Толпа испустила громоподобный рев. Сторонники Окафо подхватили его и понесли с поля на плечах. Они громко пели ему хвалебную песнь, и женщины хлопали в такт:
Кто за нашу деревню сразится?Окафо за деревню сразится.Не поверг ли он сто борцов?Он поверг четыреста борцов.Не поверг ли он сто Котов?Он поверг четыреста Котов.Так зовите его сражаться за нас.
Глава седьмая
Вот уже три года жил Икемефуна в доме Оконкво, и старейшины Умуофии, казалось, забыли о нем. Он рос быстро, как стебелек ямса в пору дождей, и был полой жизненных сил. Он сроднился со своей новой семьей. Для Нвойе он стал как бы старшим братом; с появлением Икемефуны мальчик словно пробудился к жизни, почувствовал себя взрослым. Они больше не проводили вечера в хижине у матери, занимавшейся стряпней, а сидели у Оконкво в его оби или ходили смотреть, как он надрезает пальму, чтобы приготовить к вечеру вино. Теперь Нвойе бывал очень доволен, когда мать или другие жены Оконкво поручали ему трудную домашнюю работу, которую выполняли обычно только мужчины: колоть дрова или толочь что-нибудь в ступе. Правда, выслушав такую просьбу, переданную через младшего брата или сестру, Нвойе всегда представлялся страшно раздосадованным и громко ворчал что-то насчет женщин и хлопот с ними.

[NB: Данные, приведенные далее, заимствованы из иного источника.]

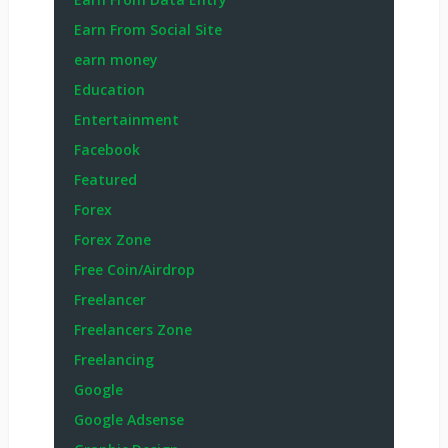
Earn From Social Site
earn money
Education
Entertainment
Facebook
Featured
Forex
Forex Zone
Free Coin/Airdrop
Freelancer
Freelancers Zone
Freelancing
Google
Google Adsense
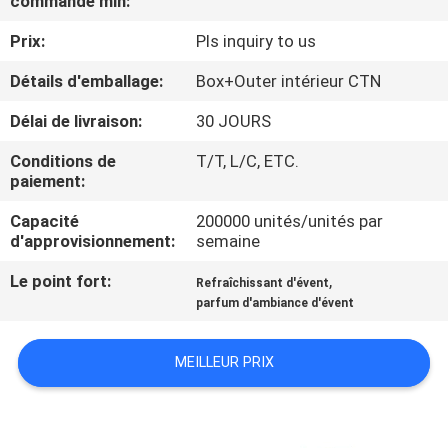
commande min:
Prix:
Pls inquiry to us
CONTRÔLE
DE
Détails d'emballage:
Box+Outer intérieur CTN
QUALITÉ
Délai de livraison:
30 JOURS
Conditions de
T/T, L/C, ETC.
CONTACTEZ-
paiement:
NOUS
Capacité
200000 unités/unités par
d'approvisionnement:
semaine
NOUVELLES
Le point fort:
,
Refraîchissant d'évent
parfum d'ambiance d'évent
DEMANDEZ
MEILLEUR PRIX
UNE
CITATION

Оконкво в глубине души радовался, замечая перемену в сыне, и знал, что благодарить за это надо Икемефуну. Ему хотелось, чтобы Нвойе вырос сильным и решительным и сумел бы распоряжаться отцовским хозяйством, когда он, Оконкво, умрет и отойдет к своим предкам. Он хотел, чтобы сын его стал богатым человеком, чтобы зернохранилище его было всегда полно, — тогда предки регулярно будут получать от него жертвоприношения и будут сыты. Поэтому Оконкво всегда радовался, слыша, как Нвойе ворчит на женщин, — значит, со временем он сможет управлять женской половиной дома. Как ни богат мужчина, если он не умеет держать в повиновении своих жен и детей, — в особенности жен, — его нельзя назвать настоящим мужчиной. Он похож на человека, о котором поется в песенке: у него было десять жен и еще одна, а вот похлебки, чтобы заесть фуфу, не хватало.